Return only what runs from the line containing "Trong ngày này, vị" through the last line of the entries below, exactly, omitting pictures.

**Items from a data source**
══════════════════════════════

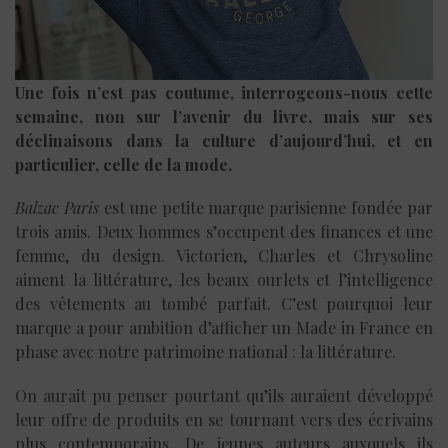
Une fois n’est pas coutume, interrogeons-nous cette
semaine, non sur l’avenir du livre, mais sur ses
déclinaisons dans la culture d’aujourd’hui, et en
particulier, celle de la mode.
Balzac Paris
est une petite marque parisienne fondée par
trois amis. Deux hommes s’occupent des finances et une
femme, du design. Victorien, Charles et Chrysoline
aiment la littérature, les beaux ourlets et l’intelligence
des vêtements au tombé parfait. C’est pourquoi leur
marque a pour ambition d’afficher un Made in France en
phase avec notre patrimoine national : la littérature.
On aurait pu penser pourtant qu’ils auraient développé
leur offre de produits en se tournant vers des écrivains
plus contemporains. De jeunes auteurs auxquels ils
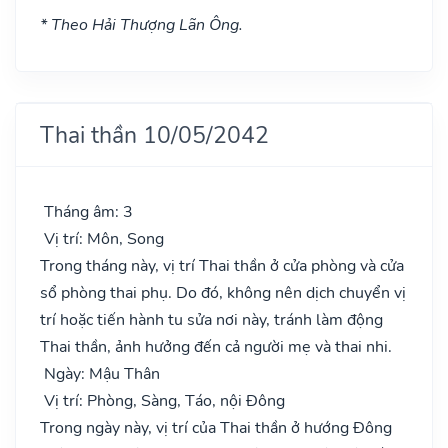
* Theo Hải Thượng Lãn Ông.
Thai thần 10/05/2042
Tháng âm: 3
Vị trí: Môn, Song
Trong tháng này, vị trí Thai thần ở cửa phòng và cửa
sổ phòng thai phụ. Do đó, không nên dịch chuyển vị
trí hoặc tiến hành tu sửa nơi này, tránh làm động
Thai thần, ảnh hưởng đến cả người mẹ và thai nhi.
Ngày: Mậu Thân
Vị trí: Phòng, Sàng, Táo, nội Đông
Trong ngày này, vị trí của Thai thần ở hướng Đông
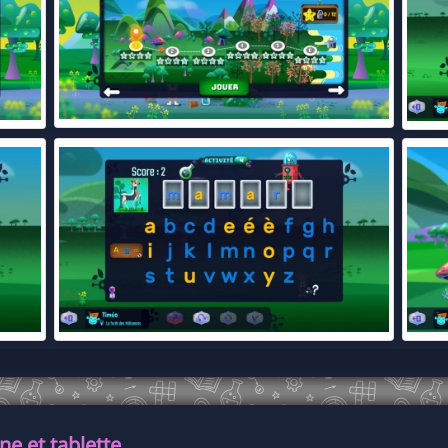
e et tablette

══════════════════════════════

**OUTPUT FOR THIS TASK**
Trong ngày này, vị trí của Thai thần ở hướng Đông
e et tablette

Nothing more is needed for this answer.